▶ What is required
I'd ask you to write out the lines below exactly, with no images.

▶ The input
******

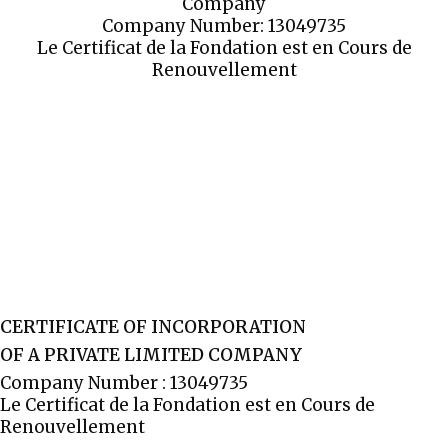
Company
Company Number: 13049735
Le Certificat de la Fondation est en Cours de
Renouvellement
CERTIFICATE OF INCORPORATION
OF A PRIVATE LIMITED COMPANY
Company Number : 13049735
Le Certificat de la Fondation est en Cours de
Renouvellement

******

▶ Task result
Company
Company Number: 13049735
Le Certificat de la Fondation est en Cours de
Renouvellement
CERTIFICATE OF INCORPORATION
OF A PRIVATE LIMITED COMPANY
Company Number : 13049735
Le Certificat de la Fondation est en Cours de
Renouvellement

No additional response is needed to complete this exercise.